Since multiple stars can share the same trixel ID, the number of records refer to the number of the stars enclosed within the trixel.
The index table total byte count depends on the index entries:
- HTM Level 3: Total bytes = 4 bytes + (512 indexes * 12 bytes) = 6148 bytes (0x1804) The index table range in the binary file is 0x0131 to 0x1934
- HTM Level 6: Total bytes = 4 bytes + (8192 indexes * 12 bytes) = 98308 bytes (0x18004) The index table range in the binary file is 0x0131 to 0x18134
Certain specific information about the contents of the field may be added here. The contents could be specific to each application, and could be empty. For KStars star data files, the entries in this region are:
- Faint magnitude limit * 100, stored as a 16-bit integer
- HTM Level for this file, stored as a 8-bit integer. The convention followed is that "N0000" would belong to a HTMesh of level 3.

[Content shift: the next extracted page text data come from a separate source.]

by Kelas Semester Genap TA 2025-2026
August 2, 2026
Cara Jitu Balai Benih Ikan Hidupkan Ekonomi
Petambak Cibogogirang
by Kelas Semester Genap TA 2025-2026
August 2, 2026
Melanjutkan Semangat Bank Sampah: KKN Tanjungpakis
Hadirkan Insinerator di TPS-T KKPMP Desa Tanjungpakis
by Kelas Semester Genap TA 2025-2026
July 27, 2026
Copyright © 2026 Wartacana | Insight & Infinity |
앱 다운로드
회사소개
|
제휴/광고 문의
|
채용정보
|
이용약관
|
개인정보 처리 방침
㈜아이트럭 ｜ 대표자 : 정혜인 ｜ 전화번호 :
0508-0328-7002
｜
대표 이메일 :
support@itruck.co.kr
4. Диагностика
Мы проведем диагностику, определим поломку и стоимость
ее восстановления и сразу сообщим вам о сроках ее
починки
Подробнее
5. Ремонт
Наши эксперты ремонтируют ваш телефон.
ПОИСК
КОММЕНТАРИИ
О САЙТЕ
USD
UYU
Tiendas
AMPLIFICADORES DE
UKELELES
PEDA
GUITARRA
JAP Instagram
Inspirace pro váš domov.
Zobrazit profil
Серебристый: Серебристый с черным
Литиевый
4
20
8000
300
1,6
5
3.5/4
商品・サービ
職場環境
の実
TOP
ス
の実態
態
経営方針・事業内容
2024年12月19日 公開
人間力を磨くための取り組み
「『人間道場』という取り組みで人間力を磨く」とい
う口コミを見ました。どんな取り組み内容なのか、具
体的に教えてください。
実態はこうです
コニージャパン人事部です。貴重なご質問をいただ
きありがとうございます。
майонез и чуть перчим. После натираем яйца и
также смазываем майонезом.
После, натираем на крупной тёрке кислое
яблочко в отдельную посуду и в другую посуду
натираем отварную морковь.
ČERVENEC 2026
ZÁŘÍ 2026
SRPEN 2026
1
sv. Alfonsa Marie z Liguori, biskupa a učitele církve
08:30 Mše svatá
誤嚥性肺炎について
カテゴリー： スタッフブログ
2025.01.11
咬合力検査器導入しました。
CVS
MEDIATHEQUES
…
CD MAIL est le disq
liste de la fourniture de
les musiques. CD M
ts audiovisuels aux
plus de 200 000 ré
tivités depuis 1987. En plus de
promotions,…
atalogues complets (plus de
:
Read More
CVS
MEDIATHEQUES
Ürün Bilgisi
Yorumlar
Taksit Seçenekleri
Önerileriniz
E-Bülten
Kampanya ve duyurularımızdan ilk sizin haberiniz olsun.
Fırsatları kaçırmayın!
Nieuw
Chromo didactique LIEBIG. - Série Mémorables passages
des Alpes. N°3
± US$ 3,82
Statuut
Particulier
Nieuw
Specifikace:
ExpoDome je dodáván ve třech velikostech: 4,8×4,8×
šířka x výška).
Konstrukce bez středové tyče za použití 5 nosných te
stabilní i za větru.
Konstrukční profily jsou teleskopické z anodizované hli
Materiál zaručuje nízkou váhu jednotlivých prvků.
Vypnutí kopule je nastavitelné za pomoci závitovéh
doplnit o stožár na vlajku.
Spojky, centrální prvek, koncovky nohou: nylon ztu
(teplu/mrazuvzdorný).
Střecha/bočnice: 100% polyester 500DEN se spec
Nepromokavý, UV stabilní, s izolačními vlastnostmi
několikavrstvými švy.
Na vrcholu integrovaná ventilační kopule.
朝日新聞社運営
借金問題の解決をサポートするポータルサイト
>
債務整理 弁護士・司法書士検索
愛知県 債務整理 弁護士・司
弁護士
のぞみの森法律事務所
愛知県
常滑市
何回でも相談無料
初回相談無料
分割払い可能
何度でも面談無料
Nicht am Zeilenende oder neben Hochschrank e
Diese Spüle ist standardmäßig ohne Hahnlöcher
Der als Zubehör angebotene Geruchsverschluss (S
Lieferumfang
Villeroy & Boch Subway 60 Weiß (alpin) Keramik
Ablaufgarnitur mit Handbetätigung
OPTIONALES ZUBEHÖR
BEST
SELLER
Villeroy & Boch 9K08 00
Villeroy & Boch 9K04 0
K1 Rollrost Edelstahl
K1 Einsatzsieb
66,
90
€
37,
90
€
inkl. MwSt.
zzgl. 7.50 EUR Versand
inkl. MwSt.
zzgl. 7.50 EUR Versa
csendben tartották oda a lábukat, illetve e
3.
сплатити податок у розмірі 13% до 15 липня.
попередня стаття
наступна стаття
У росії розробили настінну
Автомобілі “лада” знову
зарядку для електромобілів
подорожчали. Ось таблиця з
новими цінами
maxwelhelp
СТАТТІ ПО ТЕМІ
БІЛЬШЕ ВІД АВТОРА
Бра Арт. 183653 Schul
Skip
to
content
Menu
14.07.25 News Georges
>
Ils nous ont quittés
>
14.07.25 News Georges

- Maximum Stars per Trixel, stored as a 2-byte unsigned integer.
The expansion field total bytes are (2 + 1 + 2) 5 bytes long.
- HTM Level 3: The range is from 0x1935 to (0x1935 + 0x5) = 0x1939
- HTM Level 3: The range is from 0x18135 to (0x18135 + 0x5) = 0x18139
This region starts at the offset pointed out in the first entry of the index table. The data consists of a series of records, the details of whose fields (assumed to be placed continuously, without any gaps) are as described in the field descriptor in the header.
- HTM Level 3: Data starts at 0x193A
- HTM Level 6: Data starts at 0x1813A
NOTE: KStars overrides the above defined convention for performance gains and ease of programming in the star names file, where records are stored as single blocks of the 40 bytes long StarComponent::starName structure.
The index file used to store the Henry Draper catalog indexes for KStars is just a list of 4-byte long offsets (to be treated as signed 32-bit integers ) describing the position of the Henry Draper stars' records in order, in the binary data files.
If the offset is negative, it indicates that the star is in the shallow star file and not in the Tycho-2 deep star add on. The actual offset in this case is just the absolute value of the offset. The first four bytes in the index file correspond to the offset of the star HD000001 in the data files, and so on.
Most of the memory layout and machinery outline described above was the brainchild of James Bowlin and it was implemented in code by Akarsh Simha. Jason Harris helped with the catalog data and also mentored Akarsh along with James. Some of the parsing tools in the kstars/data/tools directory have code due to James.